Share on facebook
Share on twitter
Share on linkedin

How much code do I have? A DevSecOps story

Darwin Sanoy
Darwin Sanoy

by Darwin Sanoy
Blog | Twitter | LinkedIn | GitLab

The age of DevSecOps is upon us

As a GitLab Solutions Architect, I work with many customers to consider their forward-looking plans for DevSecOps. Everyone is rightfully concerned about code security as new threats and vulnerabilities are being constantly discovered. Unfortunately, the bad actors in computing have a very agile release cycle.

I see that organizations of all types are trying to improve their DevSecOps game. Since DevSecOps is all about the parts of an App Sec program that can be automated, a big part of the shift is assessing what tooling choices are most relevant and cost-effective. 

In many cases, this means driving the usage of scanning tools from early adopters to the point where all code is scanned. 

I encourage customers to undertake a DevSecOps Maturity and TCO plan, which forecasts their total costs for their vision of Mature DevSecOps. For a variety of reasons, planning both maturity and TCO at the same time is critical. Surprisingly many organizations haven’t planned what “Mature DevSecOps” means to them — they have grabbed a few tools and started to play around with some scanning. The total cost of ownership of an unplanned organic approach to DevSecOps can lead to very uneven and escalating costs, as well as a lack of vision in knowing when the entire operation is defensible as “mature” for the company and code bases at hand.

Forecasting security scanning costs for mature DevSecOps

As a part of this assessment, licensed security scanning tools have a vast variety of licensing models. Many popular scanning tools charge by the volume of code scanned.

Here are some popular volume-based models:

  • Lines of code scanned
  • Megabytes of code scanned
  • Number of applications scanned

Some may charge based on an accumulation of every scan over identical code and some may charge by “unique lines/MBs of code under management” — so repeat scanning of the same code doesn’t accrue a cost.

There are several key inflection points at which an organization may need to forecast this cost:

  • to assess the true cost of ramping up their DevSecOps with volume-based tools
  • trying to budget for DevSecOps given the growth in their code base
  • when comparing the total cost of ownership of various scanning tooling choices
  • when assessing the true costs or savings for consolidating security tooling
  • when considering how often to scan code that is in a “security fix only” status
  • when large code bases are inherited — such as during corporate acquisitions

Notice that the list above implies that counting your code is likely to be an ongoing need.
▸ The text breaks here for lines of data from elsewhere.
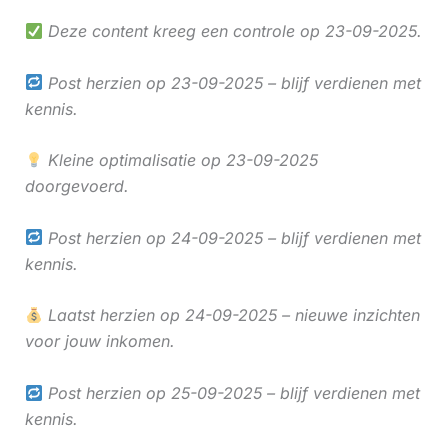
Deze content kreeg een controle op 23-09-2025.
Post herzien op 23-09-2025 – blijf verdienen met
kennis.
Kleine optimalisatie op 23-09-2025
doorgevoerd.
Post herzien op 24-09-2025 – blijf verdienen met
kennis.
Laatst herzien op 24-09-2025 – nieuwe inzichten
voor jouw inkomen.
Post herzien op 25-09-2025 – blijf verdienen met
kennis.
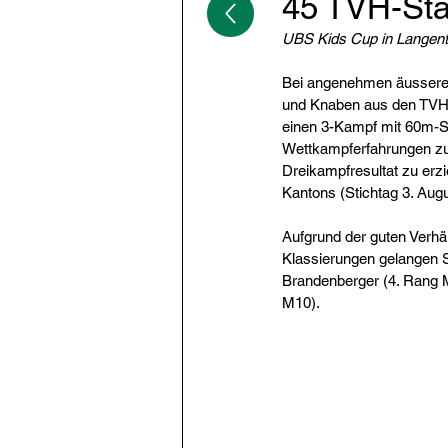
45 TVH-Sta
UBS Kids Cup in Langent
Bei angenehmen äusseren
und Knaben aus den TVH-Na
einen 3-Kampf mit 60m-Sp
Wettkampferfahrungen zu
Dreikampfresultat zu erz
Kantons (Stichtag 3. Augu
Aufgrund der guten Verhäl
Klassierungen gelangen S
Brandenberger (4. Rang 
M10).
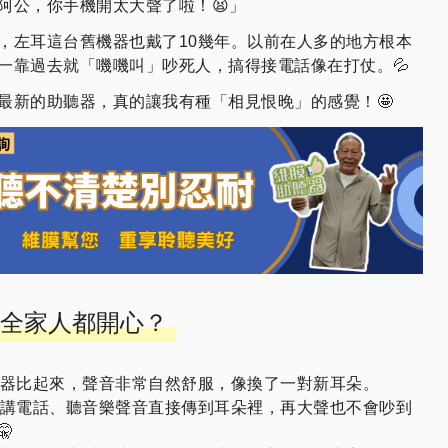
阿公，你手機開太大聲了啦！😫」
，左耳這台舊機器也戴了10幾年。以前在人多的地方根本
一靠過去就「嘰嘰叫」吵死人，搞得接電話像在打仗。💦
最新的助聽器，真的讓我有種「相見恨晚」的感覺！🤩
全家人都開心？
機器比起來，聲音非常自然舒服，像換了一對新耳朵。
講電話、聽音樂聲音直接傳到耳朵裡，再大聲也不會吵到
🤫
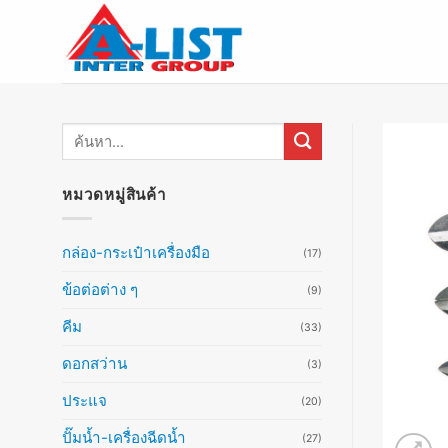
ข้าม
ไป
ยัง
เนื้อหา
ค้นหา:
หมวดหมู่สินค้า
กล่อง-กระเป๋าเครื่องมือ
(17)
ข้อต่อต่าง ๆ
(9)
คีม
(33)
ดอกสว่าน
(3)
ประแจ
(20)
ปั๊มน้ำ-เครื่องฉีดน้ำ
(27)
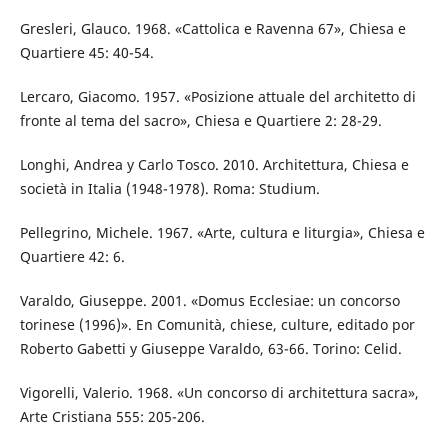
Gresleri, Glauco. 1968. «Cattolica e Ravenna 67», Chiesa e
Quartiere 45: 40-54.
Lercaro, Giacomo. 1957. «Posizione attuale del architetto di
fronte al tema del sacro», Chiesa e Quartiere 2: 28-29.
Longhi, Andrea y Carlo Tosco. 2010. Architettura, Chiesa e
società in Italia (1948-1978). Roma: Studium.
Pellegrino, Michele. 1967. «Arte, cultura e liturgia», Chiesa e
Quartiere 42: 6.
Varaldo, Giuseppe. 2001. «Domus Ecclesiae: un concorso
torinese (1996)». En Comunità, chiese, culture, editado por
Roberto Gabetti y Giuseppe Varaldo, 63-66. Torino: Celid.
Vigorelli, Valerio. 1968. «Un concorso di architettura sacra»,
Arte Cristiana 555: 205-206.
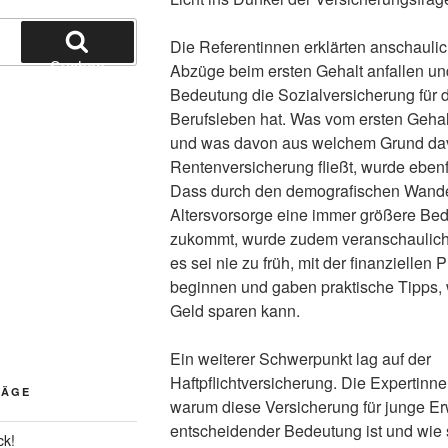
Die Referentinnen erklärten anschauli
Suchen
Abzüge beim ersten Gehalt anfallen u
Bedeutung die Sozialversicherung für d
Berufsleben hat. Was vom ersten Gehalt
und was davon aus welchem Grund dav
Rentenversicherung fließt, wurde ebenf
Dass durch den demografischen Wandel
Altersvorsorge eine immer größere Be
zukommt, wurde zudem veranschaulicht
es sei nie zu früh, mit der finanziellen
beginnen und gaben praktische Tipps,
Geld sparen kann.
Ein weiterer Schwerpunkt lag auf der
Haftpflichtversicherung. Die Expertinne
RÄGE
warum diese Versicherung für junge E
entscheidender Bedeutung ist und wie 
ck!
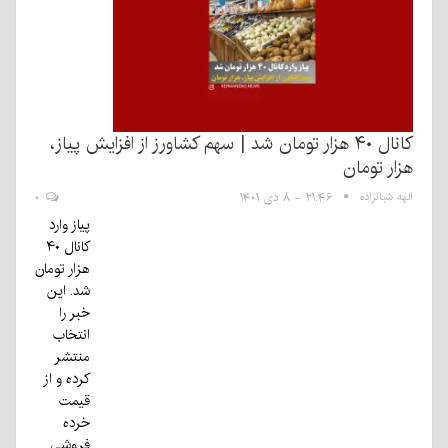
کانال ۴۰ هزار تومان شد | سهم کشاورز از افزایش پیاز،
هزار تومان
الهه شبانزاده
۲۱:۴۶ - ۸ دی ۱۴۰۱
۰
پیاز وارد
کانال ۴۰
هزار تومان
شد. این
خبر را
انتخاب
منتشر
کرده و از
قیمت
خرده
فروشی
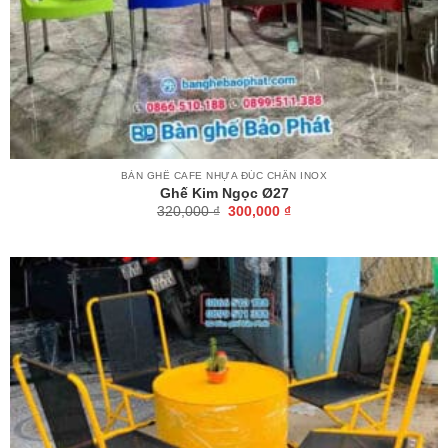
BÀN GHẾ CAFE NHỰA ĐÚC CHÂN INOX
Ghế Kim Ngọc Ø27
Giá
Giá
320,000
₫
300,000
₫
gốc
hiện
là:
tại
320,000 ₫.
là:
300,000 ₫.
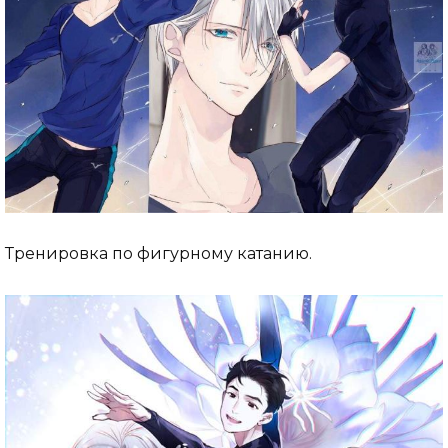
Тренировка по фигурному катанию.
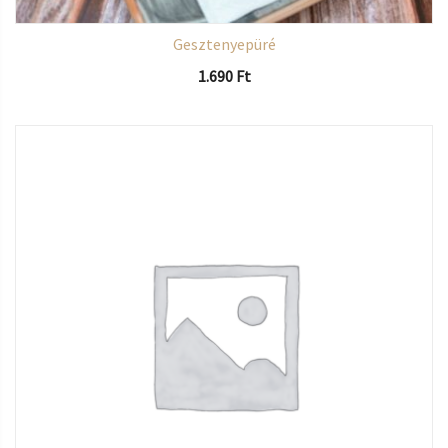
Gesztenyepüré
1.690
Ft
In all of these cases, a core challenge is to obtain the code base metrics used by the scanning tools for determining what is owed — without having to configure their tool over all repositories.

If you’re involved in a project to compare scanning tools, then it’s both more important to have the stats and to obtain them without incurring the cost of setting up each tool that is under consideration.

How hard can counting be?

The vast majority of us were taught to count before we can remember. So how hard could it possibly be to add up a few lines or megabytes of source code with a quick script?

If all you have in your repositories is source code (no binaries and no non-code files) and if you’re only ever going to scan the default branch of your code, it can be fairly simple.

However, if you need to eliminate binaries or any other file type (e.g., markdown) it can become challenging. In addition, if you don’t intend to scan all content in a monorepo, it can be difficult to manage.

As a first step, we’ll use Git commands to eliminate binaries and other non-code files. You’ll be able to use an extensions exclusions list to indicate files that are not code files.

After that, we’ll take a look at using a utility specialized in counting only the code lines, including eliminating whitespace and comments.

No matter what you’re using to count the code, the Git command optimizations not only scope the checked out files to code files, but they make scanning large repositories and large numbers of repositories much faster and cheaper.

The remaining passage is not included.